A New Zealand journalist Matt Nippert researched a book based on a true story this spring and discovered that the “true story” was in all likelihood, a hoax.
On April 18, Matt Nippert offered an analysis in the New Zealand Herald of the novel “The Wives of Henry Oades,” which tells the story of a man named Henry Oades who believes his wife and children have been killed by a Maori raid. (The Maori are native people of New Zealand.) Oades leaves New Zealand, moves to California, and remarries. But then, his first family turns up alive and Oades is put on trial for bigamy. He is acquitted because he truly believed his first wife was dead.
The book, by Johanna Moran, does identify itself as fiction, which Nippert wrote makes the book exempt from criticism of books wrongly presented as historical or factual accounts, like James Frey’s “Million Little Pieces.” Some of the changes Moran made to the historical account included the time and setting of the story, Nippert noted.
However, Nippert wrote that Moran spent nine years on the book “and the revelation her inspiration was an elaborate hoax makes her question the near-decade she spent writing.”
Nippert reported that Peter Attwell, a research librarian at the national library of New Zealand’s Alexander Turnbull Library, said that the story should have been covered by New Zealand newspapers if it really happened, but there aren’t any records of it.
Oades’ story was sourced to a Dec. 16, 1873 article in the Los Angeles Evening Express. The story is also in the textbook “Readings in American History.”
But, Nippert wrote “the only mention of Oades” found in New Zealand’s Wellington’s National Archives is from mid-1874 articles “sourced from the trial reports in newspapers in New York and London.” Some U.S. media, including The New York Times on Jan. 25, 1874, reported the story.
Nippert reported that Stuart Walzer, a California family law attorney also investigated the story after hearing about it at Harvard University. Walzer found the original article in the Los Angeles Evening Express, but he also found a follow-up story in the newspaper, which said that the original story was “an imaginary case of bigamy” and therefore not real.

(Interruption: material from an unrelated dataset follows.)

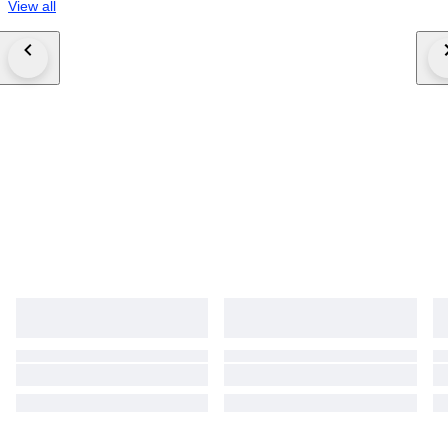
View all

Nippert reported that U.S.-based literary critic Jolisa Gracewood said, “It doesn’t really matter whether the inspiration comes from real life or from an urban legend … What matters is that the author transforms it into an original, persuasive and affecting work of fiction…If it’s being promoted as ‘based on a true story’, the publishers might want to rethink that strategy.”
Nippert noted that the back cover of the book’s New Zealand edition says it is “based on a widely-publicised and controversial newspaper account of the 1800s” but that the uncorrected review copy of the book had identified the story as “based on details of a bigamy case found by the author’s father in San Francisco court records.”
The book’s synopsis on Moran’s website describes it as being “inspired by a widely distributed newspaper article.”
On her website, Moran tells about the possibility the story had been a hoax.
The St. Petersburg Times’ review, published Feb 28, wrote that the Oades story Moran wrote about was found by her father. But, St. Petersburg Times didn’t question if the story was legitimate.
A Feb. 14 review on Boston.com correctly calls it a novel “based on a story that may or may not be true, but was widely circulated in its day.”